Sobre ações de formação do leitor ressaltadas pela
Secretaria de Cultura do Estado (Secult), como o projeto Agentes de Leitura,
Goldfarb chama atenção para a constância e a abrangência dos projetos. “Os
agentes de leitura são um projeto excelente, mas junto a ele tem de criar
outros eixos de atuação”. No caso da Bienal Internacional do Livro, outra
iniciativa relacionada à política de leitura do Estado, ele lembra que “se essa
atividade não for muito articulada com um projeto que dure 365 dias, fica muito
isolada, tem muito tititi, muito confete, mas não resolve o problema. As festas
têm de ser o coroamento de um trabalho, e não o trabalho”, conclui.
SERVIÇO
Biblioteca Pública
Menezes Pimentel
Onde: Av. Presidente Castelo Branco, 255, Centro
Funcionamento: de 8h às 18h
Outras informações: (85) 3361-1930
Biblioteca Pública Dolor
Barreira
Onde: Av. da Universidade, 2572, Benfica
Funcionamento: de 9h às 17h
Outras informações: (85) 3254-6041
Saiba mais
Ações e metas previstas no Plano Municipal de
Cultura para as políticas de livro e leitura:
- De acordo com o Regimento Interno do Conselho
Municipal de Política Cultural (CPMC) (Art. 15), até 2014 deverá funcionar e
ser estruturado o Fórum Permanente de Literatura, Livro e Leitura.
- 05 bibliotecas por Regional vinculadas à Rede de
Bibliotecas Públicas Municipais até 2022.

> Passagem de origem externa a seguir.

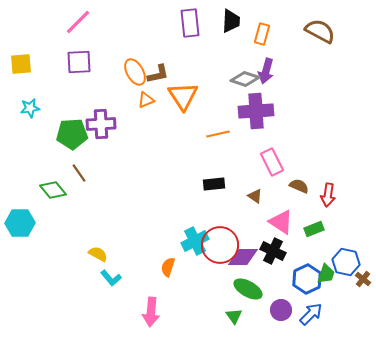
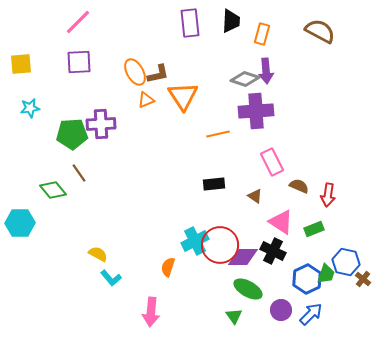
purple arrow at (266, 71): rotated 20 degrees counterclockwise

- Entre as ações previstas, estão a criação de
bibliotecas com instalações adequadas, contemplando boas condições de
iluminação e ventilação; e apresentando todos os recursos de acessibilidades
necessários para atender o público; a contratação de corpo técnico
especializado para o funcionamento das bibliotecas; e a realização de oficinas,
seminários e eventos que envolvam a prática da leitura para professores,
estudantes e moradores das regionais.